Page Awareness gives your agent context about where visitors are on your website. When a visitor asks a question on your pricing page, the agent knows they are looking at pricing and can tailor its response accordingly.

Awareness Modes

Route OnlyThe agent sees the current URL path. Minimal setup, but the agent has no additional context about what each page contains.
SitemapDefine your site pages with titles, descriptions, and help topics. The agent uses this context to provide relevant, page-specific assistance. Pages can be added manually or imported from a sitemap.xml file.
Full ContextThe agent receives the full page content. Highest context quality, but increases token usage per message.
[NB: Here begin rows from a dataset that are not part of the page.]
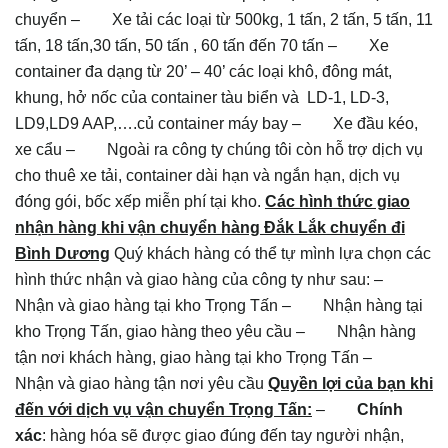
chuyển – Xe tải các loại từ 500kg, 1 tấn, 2 tấn, 5 tấn, 11
tấn, 18 tấn,30 tấn, 50 tấn , 60 tấn đến 70 tấn – Xe
container đa dạng từ 20’ – 40’ các loại khô, đông mát,
khung, hở nốc của container tàu biển và LD-1, LD-3,
LD9,LD9 AAP,….củ container máy bay – Xe đầu kéo,
xe cẩu – Ngoài ra công ty chúng tôi còn hỗ trợ dịch vụ
cho thuê xe tải, container dài hạn và ngắn hạn, dịch vụ
đóng gói, bốc xếp miễn phí tại kho.
Các hình thức giao
nhận hàng khi vận chuyển hàng Đắk Lắk chuyển đi
Bình Dương
Quý khách hàng có thể tự mình lựa chọn các
hình thức nhận và giao hàng của công ty như sau: –
Nhận và giao hàng tại kho Trọng Tấn – Nhận hàng tại
kho Trọng Tấn, giao hàng theo yêu cầu – Nhận hàng
tận nơi khách hàng, giao hàng tại kho Trọng Tấn –
Nhận và giao hàng tận nơi yêu cầu
Quyền lợi của bạn khi
đến với dịch vụ vận chuyển Trọng Tấn:
–
Chính
xác
: hàng hóa sẽ được giao đúng đến tay người nhận,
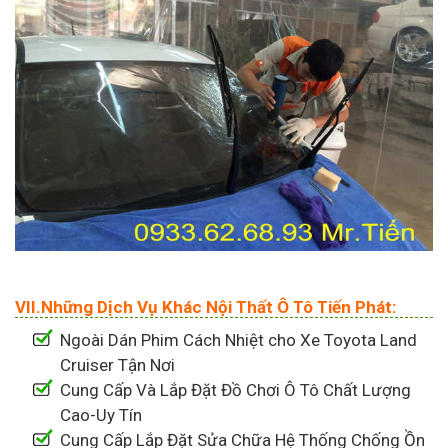
VII.Những Dịch Vụ Khác Nội Thất Ô Tô Tiến Phát:
Ngoài Dán Phim Cách Nhiệt cho Xe Toyota Land
Cruiser Tận Nơi
Cung Cấp Và Lắp Đặt Đồ Chơi Ô Tô Chất Lượng
Cao-Uy Tín
Cung Cấp Lắp Đặt Sửa Chữa Hệ Thống Chống Ồn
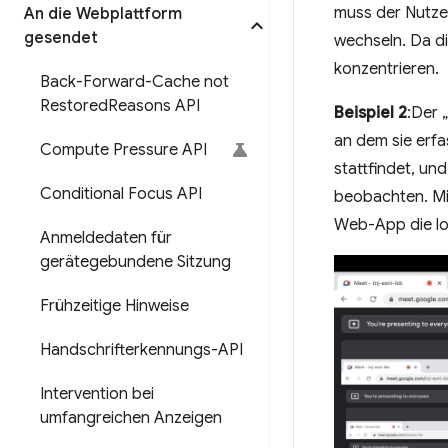
muss der Nutze
An die Webplattform
gesendet
wechseln. Da di
konzentrieren.
Back-Forward-Cache not
Restored
Reasons API
Beispiel 2
:Der 
an dem sie erf
Compute Pressure API
stattfindet, un
Conditional Focus API
beobachten. Mit
Web-App die lo
Anmeldedaten für
gerätegebundene Sitzung
Frühzeitige Hinweise
Handschrifterkennungs-API
Intervention bei
umfangreichen Anzeigen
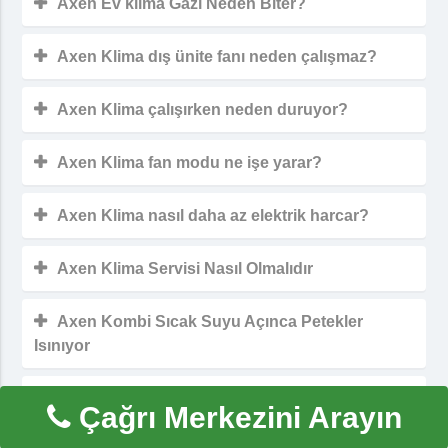
Axen Ev klima Gazı Neden Biter?
Axen Klima dış ünite fanı neden çalışmaz?
Axen Klima çalışırken neden duruyor?
Axen Klima fan modu ne işe yarar?
Axen Klima nasıl daha az elektrik harcar?
Axen Klima Servisi Nasıl Olmalıdır
Axen Kombi Sıcak Suyu Açınca Petekler
Isınıyor
Axen Kombi E10 Hatası Çözünü
Çağrı Merkezini Arayın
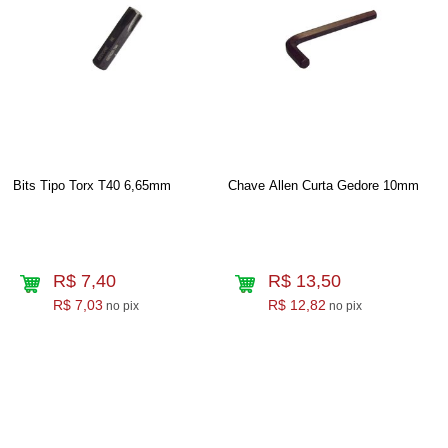
Bits Tipo Torx T40 6,65mm
Chave Allen Curta Gedore 10mm
R$ 7,40
R$ 13,50
R$ 7,03
R$ 12,82
no pix
no pix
Importing from Sitemap XML

Instead of adding pages one at a time, you can import your entire site structure from a sitemap.xml file.

1

Get your sitemap

Most websites have a sitemap at yoursite.com/sitemap.xml. You can also export one from your CMS (WordPress, Webflow, Squarespace, etc.).

2

Click "Import Sitemap"

In the Sitemap Configuration section, click the Import Sitemap button. You can upload the .xml file directly or paste its contents.

3

Review and select pages

After parsing, you will see all URLs found in the sitemap. Select the pages you want your agent to know about. You can add to your existing pages or replace them entirely.

4

Add titles and descriptions

Imported pages have their URL paths pre-filled. Expand each page to add a title, description, and help topics so the agent has the richest context possible.

Pro Tip: Tip: After importing, prioritize adding descriptions to your most-visited pages first. The agent can still match by URL path for pages without descriptions, but rich descriptions produce significantly better responses.

Control which documents the agent can search when answering questions. Narrower scope = faster responses and more relevant answers.

All DocumentsAgent searches your entire knowledge base. Best for general-purpose agents.
By DepartmentLimit to specific teams' documents. Useful for department-specific agents (e.g., HR bot only sees HR docs, Sales bot only sees sales materials).
By TagsOnly documents with specific tags. Useful for product-specific agents (e.g., "Product A Support" only sees docs tagged "product-a").
Important: Note: Data access is enforced at query time. Changing scope affects future responses immediately. The agent cannot access documents outside its scope, even if asked directly.
Start narrow, expand as neededBegin with Strict grounding and narrow data access. Loosen settings only if the agent is too limited. It's easier to add flexibility than to constrain a too-liberal agent.
Test with real questionsUse the Chat Test tab with actual customer questions from your support logs. This reveals gaps in your knowledge base and configuration issues.
Match persona to audienceTechnical users prefer concise, jargon-friendly responses. General consumers need simpler language. Enterprise clients expect professional tone.
Keep responses appropriately sizedShort for quick FAQ answers, Medium for most support, Long for detailed explanations. Very Long is rarely needed and can overwhelm users.
Review and iterateUse the Operations portal to review conversations. Look for patterns in escalations and knowledge gaps. Adjust configuration based on real performance.